<<
>>

Регуляция генной активности

Функциональная неравнозначность клеток и связанная с ней репрессия и активация генов давно привлекали внимание генетиков, но до последнего времени реальный механизм контроля генной активности оставался неизвестным.

Первые попытки объяснить регуляторную активность генов были связаны с изучением гистонных белков. Еще супруги Стэдман в начале 40-х годов нашего века высказали мысль, что именно гистоны могут выполнять роль контролеров активности генов. В своих дальнейших работах они получили первые четкие результаты о различиях в химической природе гистонных белков. Обобщая полученные данные, они писали: «Физиологические функции ядер являются, вероятно, следствием присутствия генов, которые они содержат. Они (гены — В. С.) должны поэтому быть идентичными во всех ядрах данного организма. Если, однако, предположить, что ядра содержат некоторый механизм для подавления активности отдельных генов или групп генов и что этот механизм специфичен для каждого типа клеток, эти трудности исчезнут.
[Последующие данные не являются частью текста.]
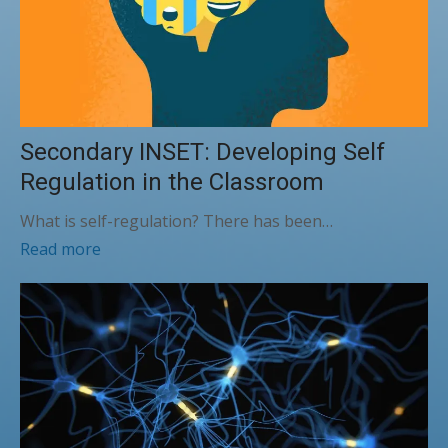
Secondary INSET: Developing Self
Regulation in the Classroom
What is self-regulation? There has been…
Read more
Продемонстрированные нами данные, что некоторые основные белки, имеющиеся в клеточных ядрах, являются, несомненно, клеточно-специфичными, приводят к гипотезе, что одна из физиологических функций заключается в том, чтобы действовать в качестве репрессоров генов» Эта догадка получила некоторое подтверждение в более поздних работах Дж. Боннера, Ру-Чи-Хуанга, Тсьо и других.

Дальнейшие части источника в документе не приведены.